Он циник, – но сколько искусственного, деланного в его цинизме! “В его цинизме, – пишет Писарев, – две стороны – и внутренняя, и внешняя – цинизм мыслей и чувств и цинизм манер и выражений. Ироническое отношение к чувству всякого рода, к мечтательности, к лиризму составляет сущность внутреннего цинизма. Грубое выражение этого цинизма, беспричинная и бесцельная резкость в обращении относятся к внешнему цинизму”. Все это как нельзя более справедливо, особенно если прибавим к этому черту известной душевной надломленности. Базаров в романе Тургенева еще на перепутье, он еще ищет, борется. Он отдался отрицанию, но еще сам хорошенько не знает, куда оно приведет его. “В глубине души он признает многое из того, что отрицает на словах, и может быть, именно это признаваемое, это затаившееся спасает его от нравственного падения и от нравственного ничтожества” (Писарев).

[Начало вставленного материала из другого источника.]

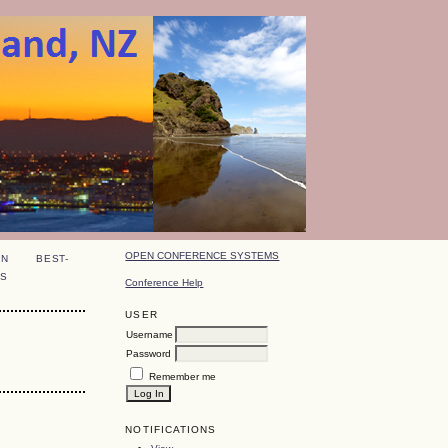
OPEN CONFERENCE SYSTEMS
ON
BEST-
S
Conference Help
USER
Username
Password
Remember me
NOTIFICATIONS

Оттого-то – как “самоломанный”, как человек перепутья, искания – Базаров жесток и сух, по крайней мере, на словах. Рудиным и “рудинствующим” он угрюмо и резко говорит: “О чем вы ноете, чего просите от жизни? Вам, небось, счастья хочется? Да ведь мало это! Счастье надо завоевать. Есть силы – берите его. Нет сил – ловите, а то и без вас тошно!”

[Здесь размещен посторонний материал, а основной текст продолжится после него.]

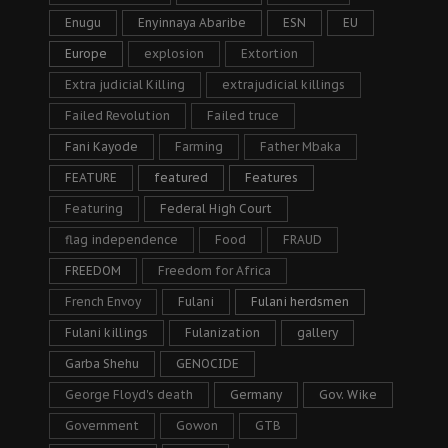
Enugu
Enyinnaya Abaribe
ESN
EU
Europe
explosion
Extortion
Extra judicial Killing
extrajudicial killings
Failed Revolution
Failed truce
Fani Kayode
Farming
Father Mbaka
FEATURE
featured
Features
Featuring
Federal High Court
flag independence
Food
FRAUD
FREEDOM
Freedom for Africa
French Envoy
Fulani
Fulani herdsmen
Fulani killings
Fulanization
gallery
Garba Shehu
GENOCIDE
George Floyd's death
Germany
Gov. Wike
Government
Gowon
GTB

Это резко, мрачно, жестоко, но не отвратительно резко и не отталкивающе резко, потому что, читая роман, вы на каждой странице видите, что Базаров страдает, что в нем нет того, на что, вообще говоря, природа не скупится – самодовольства. Он из ищущих и тоскующих, но гордость сатанинская, гордость безмерно самолюбивого человека не позволяет ему дать простора своим слезам, своим жалобам. Как только слезы подступают к его горлу, – он убегает, прячется, таится в одиночестве и там продолжает свою каторжную работу “самоломания”.

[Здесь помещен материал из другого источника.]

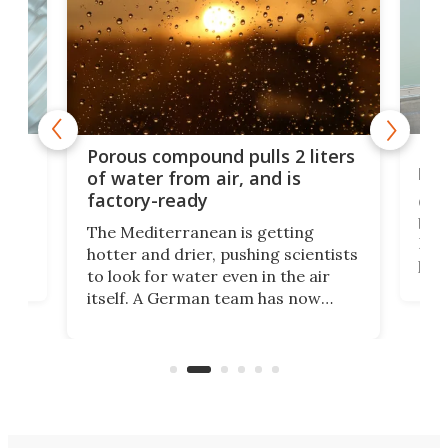
x as
Nea
Porous compound pulls 2 liters
hug
of water from air, and is
factory-ready
Ceme
gher
bloc
The Mediterranean is getting
How
hotter and drier, pushing scientists
proc
to look for water even in the air
ia
wrec
itself. A German team has now
Scie
scaled up a porous material that
even
that
does exactly that, even when the
.
carb
air feels bone-dry.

Его несчастие, словом, нигилизм, но не столько отсутствие веры, сколько нежелание – упрямое, страстное нежелание верить в то, что дает человеку обыденное счастье и самодовольство. Этого он не может. Он слишком уже изломал себя, слишком много ниспроверг всяких завещанных воспитанием и наследственностью кумиров, чтобы опять восторгаться бабушкиными сказами. Но что же делать? Тургеневский Базаров не знает этого, как не знали Рудины, Лаврецкие, Бельтовы, а на иллюзию, на “нас возвышающий обман” его не поймаешь…

В нем в то же время есть какое-то органическое сознание своей ответственности перед обществом и отвращение к безобразной и скверной обстановке, окружающей его. Он постоянно говорит о нормальной человеческой жизни, и вместе с тем он не знает, что делать, и не верит, чтобы можно было что-нибудь сделать. Он – революционер-пессимист, если можно так выразиться, измученный своими сомнениями и ухватившийся “за лягушку”, как утопающий хватается за соломинку. Натура гордая, не признающая никакого самообмана. Базаров – что-то среднее между Рудиным и Нечаевым.

Двойственность этого типа, особенно в обстановке того времени, должна была породить и действительно породила массу недоразумений. Ну спросит ли себя Рахметов: “Зачем я живу?”, ну станет ли он тосковать по поводу мировых вопросов, когда у него есть завладевшее всем его сердцем практическое дело? А ведь сила, настоящая, доподлинная сила Базарова проявляется лишь в сцене его смерти. Он умирает героем – этот революционер-пессимист, этот гордый, но надломленный человек, этот неверующий проповедник.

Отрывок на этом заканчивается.